German class is quite an interesting challenge.I was given a workbook in Czech to learn German, and every class my teacher gives me work to learn German… in Czech. Right now when I think of colors I think half in German and half in Czech, haha.

My art class is two classes long on Wednesdays and I'm with a different class for this subject. I am so bad at art, but I took it to do something.

Math is really funny because I just started taking this class recently. My worst subjects in school were math and science so initially I did not want to take any of these here if I didn't have to. Then, one of the math teachers started talking to me everyday and told me I should go to her math class because numbers are the same. Now Tuesdays and Fridays I have math. It's funny because she teaches the equivalent to 8th graders. I am in an 8th grade level math class. It's gets funnier, because I actually feel challenged in this class. These kids look at me and probably are thinking, "What is this 19 year old girl doing in our class and why can't she add?" Sorry U.S., I'm proving the stereotypes to be true, haha.

Classes change daily, you don't have the same schedule everyday. The teachers and the students change rooms. Instead of having a room, teachers share a cabinet of offices with other teachers teaching the same subject. They spend their time there usually if they don't have a class. You generally stay with your class of students in every class. There is 10 minutes between every class, and once a day there is a 20 minute break between classes. Lunch is 30 minutes but at different times everyday, and every class doesn't have lunch at the same time. My school starts at 8:00 am, and depending on the day it can go until 1:30-3:30.

Something different in school are the boards. These boards are either white boards or chalk boards. The boards are trifold, so there is a front and back to both sides. If it's a white board, there is a smart board in the middle and white boards on both sides. It's an efficient use of space. It takes up less room and covers the same amount of material the long white boards in the U.S. would. Also, all the boards in my school can move up and down. So the teacher can write at the very top of the boards then move it up for the class to see. It's a small difference but it makes so much more sense.

My favorite moment since my last entry was: I moved host families, and my first night in my new host family was amazing. I really feel at home here, and I could write a whole journal entry on my amazing family but I am going to wait until next time.
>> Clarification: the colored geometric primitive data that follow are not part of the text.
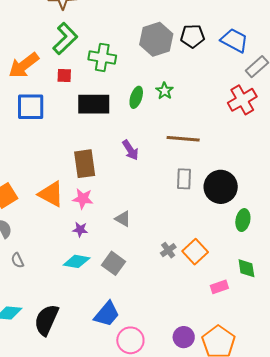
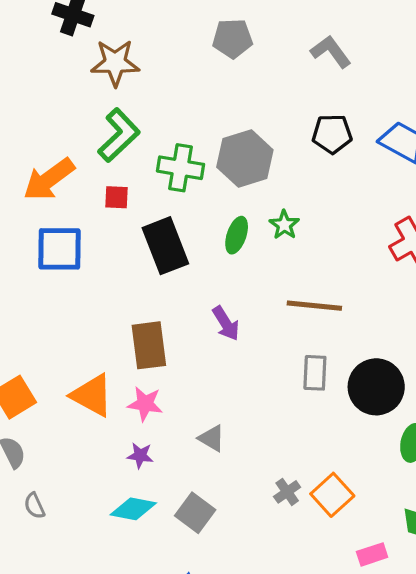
gray hexagon: (156, 39) -> (245, 158), moved
black rectangle: (94, 104) -> (165, 246), turned 68

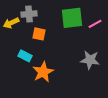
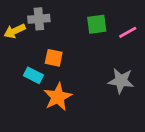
green square: (72, 18) -> (97, 24), size x0.7
orange square: (39, 34) -> (54, 58), moved

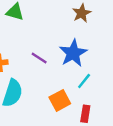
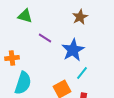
purple line: (39, 58) -> (45, 38), moved

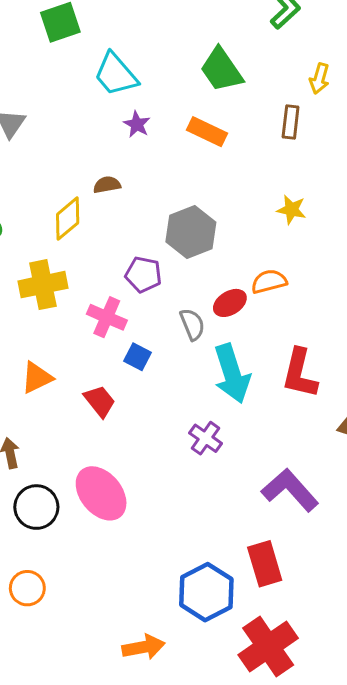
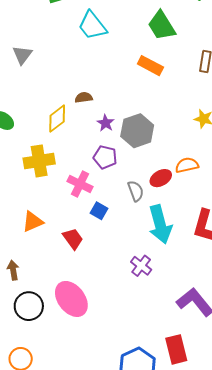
purple star: (137, 124) -> (106, 123), moved

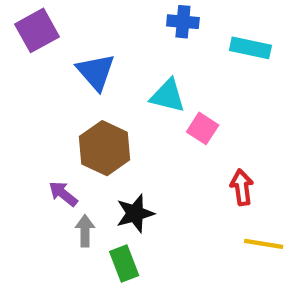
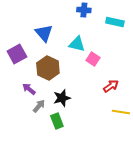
purple square: (37, 30) -> (17, 54), moved
red arrow: (242, 187) -> (111, 86), turned 63
gray arrow: (85, 231) -> (39, 106), turned 40

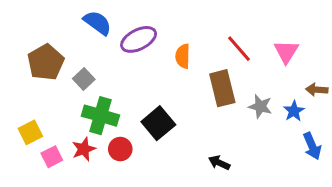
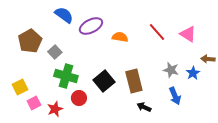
pink triangle: (286, 52) -> (188, 34), turned -30
orange semicircle: (183, 56) -> (120, 37), turned 98
brown rectangle: (222, 88) -> (134, 81), moved
blue arrow: (312, 146) -> (175, 96), moved
red star: (84, 149) -> (55, 109), moved

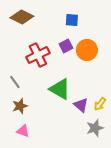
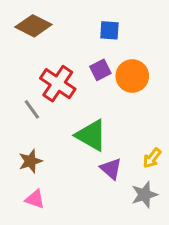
red cross: (38, 55) -> (58, 84), turned -30
gray line: (15, 82) -> (32, 109), moved
purple triangle: (81, 105) -> (111, 169), moved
Something new I've learned about the Czech Republic: It is not inappropriate to blow your nose anywhere, anytime. People don't leave class to blow their nose. People blow their nose on the bus, during conversation, at the dinner table. It's just not rude or uncomfortable here.

Advice for future exchange students: the exchange 15 is real. You will gain weight, especially if you go to Czech Republic because the food is absolutely amazing. My advice is, you only have a year to enjoy all the food this country has to offer, so do it. Don't stress about the number increasing on the scale as long as you're comfortable. Just embrace the exchange 15.